80 MHz Cortex-M4F with FPU — what it means for the control loop
The TM4C123GH6PMT7 runs a single-core ARM Cortex-M4F at 80 MHz, which puts it in the sweet spot for real-time control loops that need a hardware FPU for sensor fusion or PID math without a dedicated DSP coprocessor. 256 KB of Flash and 32 KB SRAM are enough for a moderate firmware stack — think motor-drive commutation, USB CDC/ HID device firmware, or a CANopen node with a handful of PDOs. The 2 KB EEPROM emulation space covers calibration constants or boot-count logging without wearing the Flash.

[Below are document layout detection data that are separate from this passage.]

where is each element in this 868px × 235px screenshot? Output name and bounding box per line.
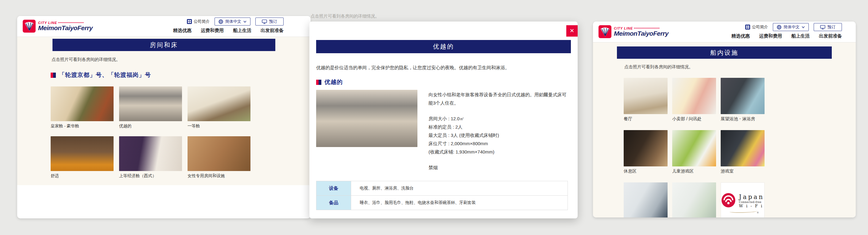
- facilities-page-panel: CITY LINE MeimonTaiyoFerry 公司简介: [593, 22, 856, 217]
- globe-icon: [777, 25, 781, 29]
- wifi-registered-mark: ®: [757, 211, 759, 214]
- monitor-icon: [262, 19, 267, 24]
- nav-fares[interactable]: 运费和费用: [759, 33, 782, 39]
- nav-fares[interactable]: 运费和费用: [201, 28, 224, 33]
- brand-name-text: MeimonTaiyoFerry: [38, 25, 93, 31]
- room-photo-superior: [119, 86, 182, 121]
- language-select[interactable]: 簡体中文: [215, 18, 250, 26]
- spec-folding-bed-size: (收藏式床铺: 1,930mm×740mm): [429, 148, 569, 156]
- facility-photo-lounge: [624, 130, 668, 166]
- facility-caption: 儿童游戏区: [672, 168, 716, 174]
- modal-section-heading: 优越的: [316, 78, 343, 86]
- table-value-equipment: 电视、厕所、淋浴房、洗脸台: [351, 181, 568, 195]
- facility-thumbnail-kids-room[interactable]: 儿童游戏区: [672, 130, 716, 174]
- rooms-page-panel: CITY LINE MeimonTaiyoFerry 公司简介: [17, 16, 311, 218]
- facility-thumbnail-lockers[interactable]: [672, 182, 716, 217]
- facility-thumbnail-lounge[interactable]: 休息区: [624, 130, 668, 174]
- room-grid: 皇家舱 - 豪华舱 优越的 一等舱 舒适 上等经济舱（西式） 女性专用房间和设施: [51, 86, 250, 179]
- room-caption: 女性专用房间和设施: [188, 173, 250, 179]
- modal-room-photo: [316, 90, 417, 147]
- page-title-facilities: 船内设施: [617, 47, 832, 59]
- room-caption: 皇家舱 - 豪华舱: [51, 123, 114, 129]
- nav-onboard-life[interactable]: 船上生活: [791, 33, 810, 39]
- spec-bed-size: 床位尺寸 : 2,000mm×800mm: [429, 139, 569, 148]
- grid-icon: [187, 19, 192, 24]
- modal-title: 优越的: [316, 40, 571, 53]
- site-header: CITY LINE MeimonTaiyoFerry 公司简介: [17, 16, 311, 37]
- intro-text: 点击照片可看到各房间的详细情况。: [52, 57, 120, 62]
- room-detail-modal: ✕ 优越的 优越的是价位适当的单间，完全保护您的隐私，让您度过安心的夜晚。优越的…: [309, 22, 578, 218]
- chevron-down-icon: [243, 21, 246, 23]
- room-thumbnail-ladies[interactable]: 女性专用房间和设施: [188, 136, 250, 179]
- facility-grid: 餐厅 小卖部 / 问讯处 展望浴池・淋浴房 休息区 儿童游戏区 游戏室: [624, 78, 765, 217]
- facility-caption: 游戏室: [721, 168, 765, 174]
- close-button[interactable]: ✕: [566, 25, 578, 36]
- wifi-logo-line3: W i - F i: [739, 204, 764, 208]
- japan-wifi-card: Japan Connected-free W i - F i ®: [721, 182, 765, 217]
- modal-description: 优越的是价位适当的单间，完全保护您的隐私，让您度过安心的夜晚。优越的有卫生间和淋…: [316, 65, 571, 71]
- room-specs: 房间大小 : 12.0㎡ 标准的定员 : 2人 最大定员 : 3人 (使用收藏式…: [429, 114, 569, 156]
- facility-thumbnail-shop[interactable]: 小卖部 / 问讯处: [672, 78, 716, 122]
- nav-before-departure[interactable]: 出发前准备: [260, 28, 284, 33]
- main-nav: 精选优惠 运费和费用 船上生活 出发前准备: [732, 33, 842, 39]
- table-row: 设备 电视、厕所、淋浴房、洗脸台: [316, 181, 568, 195]
- main-nav: 精选优惠 运费和费用 船上生活 出发前准备: [173, 28, 284, 33]
- spec-standard-capacity: 标准的定员 : 2人: [429, 123, 569, 131]
- nav-before-departure[interactable]: 出发前准备: [819, 33, 842, 39]
- room-caption: 优越的: [119, 123, 182, 129]
- room-caption: 上等经济舱（西式）: [119, 173, 182, 179]
- room-thumbnail-superior[interactable]: 优越的: [119, 86, 182, 129]
- booking-button[interactable]: 预订: [814, 23, 842, 31]
- grid-icon: [745, 25, 750, 29]
- facility-thumbnail-bath[interactable]: 展望浴池・淋浴房: [721, 78, 765, 122]
- room-photo-comfort: [51, 136, 114, 171]
- nav-deals[interactable]: 精选优惠: [173, 28, 191, 33]
- spec-room-size: 房间大小 : 12.0㎡: [429, 114, 569, 123]
- room-thumbnail-comfort[interactable]: 舒适: [51, 136, 114, 179]
- monitor-icon: [820, 25, 825, 29]
- room-thumbnail-first-class[interactable]: 一等舱: [188, 86, 250, 129]
- booking-button[interactable]: 预订: [255, 18, 284, 26]
- brand-logo[interactable]: CITY LINE MeimonTaiyoFerry: [598, 25, 669, 38]
- facility-photo-kids-room: [672, 130, 716, 166]
- facility-photo-vending: [624, 182, 668, 217]
- modal-detail-text: 向女性小组和老年旅客推荐设备齐全的日式优越的。用鉑爾曼式床可能3个人住在。: [429, 90, 569, 107]
- section-bullet-icon: [51, 73, 56, 78]
- brand-logo[interactable]: CITY LINE MeimonTaiyoFerry: [23, 20, 93, 33]
- table-label-supplies: 备品: [316, 195, 351, 210]
- table-label-equipment: 设备: [316, 181, 351, 195]
- wifi-logo-line2: Connected-free: [739, 201, 764, 204]
- room-caption: 舒适: [51, 173, 114, 179]
- company-profile-link[interactable]: 公司简介: [187, 19, 210, 24]
- nav-onboard-life[interactable]: 船上生活: [233, 28, 251, 33]
- room-photo-tourist-western: [119, 136, 182, 171]
- brand-squiggle: [634, 28, 660, 29]
- room-photo-royal: [51, 86, 114, 121]
- spec-max-capacity: 最大定员 : 3人 (使用收藏式床铺时): [429, 131, 569, 139]
- language-select[interactable]: 簡体中文: [773, 23, 809, 31]
- table-row: 备品 睡衣、浴巾、脸用毛巾、拖鞋、电烧水壶和茶碗茶杯、牙刷套装: [316, 195, 568, 210]
- facility-thumbnail-game-room[interactable]: 游戏室: [721, 130, 765, 174]
- wifi-logo-line1: Japan: [739, 193, 764, 201]
- facility-photo-bath: [721, 78, 765, 114]
- facility-caption: 展望浴池・淋浴房: [721, 116, 765, 122]
- facility-caption: 餐厅: [624, 116, 668, 122]
- room-thumbnail-royal[interactable]: 皇家舱 - 豪华舱: [51, 86, 114, 129]
- facility-caption: 休息区: [624, 168, 668, 174]
- company-profile-link[interactable]: 公司简介: [745, 24, 768, 30]
- brand-squiggle: [58, 22, 84, 23]
- brand-logo-icon: [598, 25, 611, 38]
- background-page-text: 点击照片可看到各房间的详细情况。: [311, 14, 379, 19]
- wifi-swoosh-decoration: [730, 210, 757, 213]
- nav-deals[interactable]: 精选优惠: [732, 33, 750, 39]
- facility-photo-game-room: [721, 130, 765, 166]
- room-thumbnail-tourist-western[interactable]: 上等经济舱（西式）: [119, 136, 182, 179]
- facility-thumbnail-wifi[interactable]: Japan Connected-free W i - F i ®: [721, 182, 765, 217]
- section-bullet-icon: [316, 80, 321, 85]
- ship-section-heading: 「轮渡京都」号、「轮渡福岗」号: [51, 71, 151, 79]
- brand-name-text: MeimonTaiyoFerry: [614, 30, 669, 37]
- page-title-rooms: 房间和床: [53, 39, 275, 51]
- facility-thumbnail-vending[interactable]: [624, 182, 668, 217]
- room-photo-first-class: [188, 86, 250, 121]
- facility-thumbnail-restaurant[interactable]: 餐厅: [624, 78, 668, 122]
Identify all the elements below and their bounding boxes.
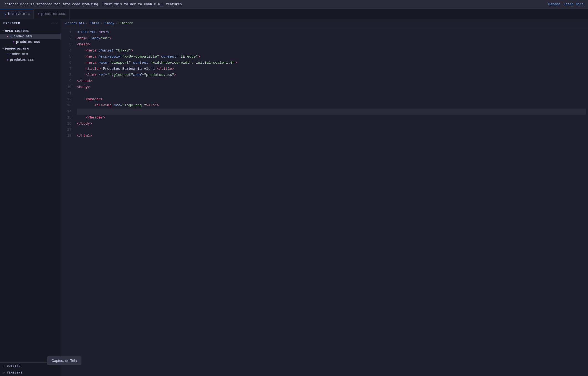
tab-index-htm[interactable]: ◇ index.htm ✕	[0, 9, 34, 19]
line-number: 15	[64, 115, 71, 121]
code-line[interactable]: <meta name="viewport" content="width=dev…	[77, 60, 586, 66]
tab-produtos-css-label: produtos.css	[41, 12, 65, 16]
sidebar-htm-icon: ◇	[7, 53, 8, 56]
line-number: 13	[64, 102, 71, 109]
tab-index-htm-label: index.htm	[7, 12, 25, 16]
warning-bar: tricted Mode is intended for safe code b…	[0, 0, 588, 9]
code-line[interactable]	[77, 90, 586, 96]
warning-text: tricted Mode is intended for safe code b…	[4, 2, 545, 6]
main-content: EXPLORER ··· ▾ OPEN EDITORS ✕ ◇ index.ht…	[0, 19, 588, 376]
code-line[interactable]	[77, 127, 586, 133]
line-number: 17	[64, 127, 71, 133]
line-number: 1	[64, 29, 71, 35]
sidebar-index-htm-label: index.htm	[10, 52, 28, 56]
file-close-icon[interactable]: ✕	[7, 35, 8, 38]
open-editors-section: ▾ OPEN EDITORS ✕ ◇ index.htm # produtos.…	[0, 28, 61, 45]
timeline-label: TIMELINE	[7, 371, 23, 374]
captura-de-tela-button[interactable]: Captura de Tela	[47, 356, 81, 365]
code-line[interactable]: <title> Produtos-Barbearia Alura </title…	[77, 66, 586, 72]
code-line[interactable]	[77, 109, 586, 115]
code-lines[interactable]: <!DOCTYPE html><html lang="en"><head> <m…	[75, 29, 588, 374]
breadcrumb-sep1: ›	[86, 22, 87, 25]
code-line[interactable]: <head>	[77, 42, 586, 48]
breadcrumb-body-icon: ⬡	[104, 21, 106, 25]
sidebar-css-icon: #	[7, 58, 8, 61]
breadcrumb-file[interactable]: ◇ index.htm	[65, 21, 84, 25]
breadcrumb-header-icon: ⬡	[118, 21, 121, 25]
file-label-produtos-css: produtos.css	[16, 40, 40, 44]
code-line[interactable]: <meta http-equiv="X-UA-Compatible" conte…	[77, 54, 586, 60]
breadcrumb-file-label: index.htm	[68, 22, 84, 25]
open-editors-chevron: ▾	[2, 29, 4, 33]
open-editors-label: OPEN EDITORS	[5, 29, 29, 33]
tab-close-icon[interactable]: ✕	[28, 12, 30, 16]
outline-label: OUTLINE	[7, 364, 21, 368]
sidebar-header: EXPLORER ···	[0, 19, 61, 27]
breadcrumb: ◇ index.htm › ⬡ html › ⬡ body › ⬡ header	[61, 19, 588, 27]
open-editor-index-htm[interactable]: ✕ ◇ index.htm	[0, 34, 61, 39]
code-line[interactable]: <h1><img src="logo.png_"></h1>	[77, 102, 586, 109]
line-number: 4	[64, 48, 71, 54]
produtos-htm-title[interactable]: ▾ PRODUTOS.HTM	[0, 46, 61, 51]
file-icon-css: #	[13, 41, 14, 44]
breadcrumb-body-label: body	[107, 22, 114, 25]
open-editors-title[interactable]: ▾ OPEN EDITORS	[0, 28, 61, 34]
sidebar-produtos-css-label: produtos.css	[10, 58, 34, 62]
line-number: 10	[64, 84, 71, 90]
sidebar-produtos-css[interactable]: # produtos.css	[0, 57, 61, 63]
file-label-index-htm: index.htm	[14, 35, 32, 38]
code-line[interactable]: <html lang="en">	[77, 35, 586, 42]
timeline-item[interactable]: › TIMELINE	[0, 369, 61, 376]
breadcrumb-sep2: ›	[100, 22, 102, 25]
line-number: 6	[64, 60, 71, 66]
app: ◇ index.htm ✕ # produtos.css EXPLORER ··…	[0, 9, 588, 376]
breadcrumb-header-label: header	[122, 22, 133, 25]
breadcrumb-header[interactable]: ⬡ header	[118, 21, 133, 25]
css-tab-icon: #	[38, 12, 40, 16]
htm-tab-icon: ◇	[4, 12, 6, 16]
code-line[interactable]: <body>	[77, 84, 586, 90]
code-line[interactable]: </head>	[77, 78, 586, 84]
line-numbers: 123456789101112131415161718	[61, 29, 75, 374]
line-number: 16	[64, 121, 71, 127]
line-number: 8	[64, 72, 71, 78]
timeline-chevron: ›	[3, 371, 5, 374]
manage-link[interactable]: Manage	[548, 2, 560, 6]
code-line[interactable]: </header>	[77, 115, 586, 121]
learn-more-link[interactable]: Learn More	[564, 2, 584, 6]
breadcrumb-file-icon: ◇	[65, 21, 67, 25]
line-number: 5	[64, 54, 71, 60]
code-line[interactable]: <link rel="stylesheet"href="produtos.css…	[77, 72, 586, 78]
explorer-title: EXPLORER	[3, 22, 20, 25]
line-number: 3	[64, 42, 71, 48]
open-editor-produtos-css[interactable]: # produtos.css	[0, 39, 61, 45]
breadcrumb-sep3: ›	[115, 22, 117, 25]
produtos-htm-label: PRODUTOS.HTM	[5, 47, 29, 50]
code-line[interactable]: </body>	[77, 121, 586, 127]
code-line[interactable]: <meta charset="UTF-8">	[77, 48, 586, 54]
line-number: 11	[64, 90, 71, 96]
sidebar-index-htm[interactable]: ◇ index.htm	[0, 51, 61, 57]
tab-bar: ◇ index.htm ✕ # produtos.css	[0, 9, 588, 19]
more-icon[interactable]: ···	[51, 22, 57, 25]
breadcrumb-html-label: html	[92, 22, 99, 25]
tab-produtos-css[interactable]: # produtos.css	[34, 9, 69, 19]
line-number: 7	[64, 66, 71, 72]
line-number: 9	[64, 78, 71, 84]
breadcrumb-html-icon: ⬡	[89, 21, 91, 25]
produtos-htm-section: ▾ PRODUTOS.HTM ◇ index.htm # produtos.cs…	[0, 46, 61, 63]
code-line[interactable]: </html>	[77, 133, 586, 139]
breadcrumb-body[interactable]: ⬡ body	[104, 21, 114, 25]
line-number: 18	[64, 133, 71, 139]
file-icon-htm: ◇	[11, 35, 12, 38]
code-line[interactable]: <header>	[77, 96, 586, 102]
line-number: 2	[64, 35, 71, 42]
line-number: 14	[64, 109, 71, 115]
outline-chevron: ›	[3, 365, 5, 368]
code-editor[interactable]: 123456789101112131415161718 <!DOCTYPE ht…	[61, 27, 588, 376]
breadcrumb-html[interactable]: ⬡ html	[89, 21, 99, 25]
editor-area: ◇ index.htm › ⬡ html › ⬡ body › ⬡ header	[61, 19, 588, 376]
sidebar: EXPLORER ··· ▾ OPEN EDITORS ✕ ◇ index.ht…	[0, 19, 61, 376]
code-line[interactable]: <!DOCTYPE html>	[77, 29, 586, 35]
produtos-htm-chevron: ▾	[2, 47, 4, 50]
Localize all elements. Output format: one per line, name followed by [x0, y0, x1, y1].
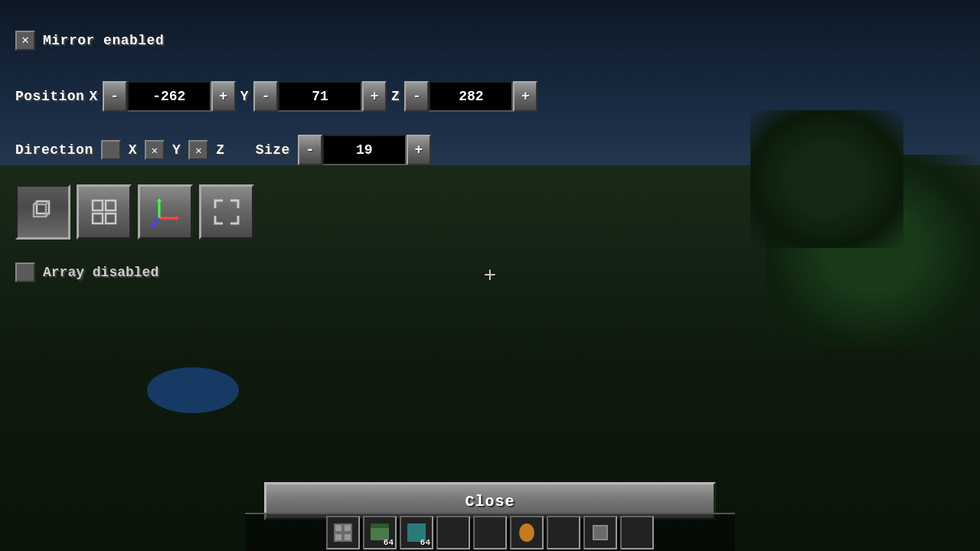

Connectivity and I/O — CAN plus USB OTG on one die
This MCU carries a CAN 2.0 A/B controller, a USB OTG (host/device) port, plus I²C, SPI, SSI, UART/USART, IrDA, Microwire, and QEI. That combination makes it a natural fit for a gateway bridging a CAN-based fieldbus to a USB host (e.g., a tablet for HMI logging) or for a motion controller reading a quadrature encoder over QEI while streaming data over Ethernet-less UART. The 12-bit ADC with 12 channels covers analog feedback on a three-phase motor driver plus a few thermistors.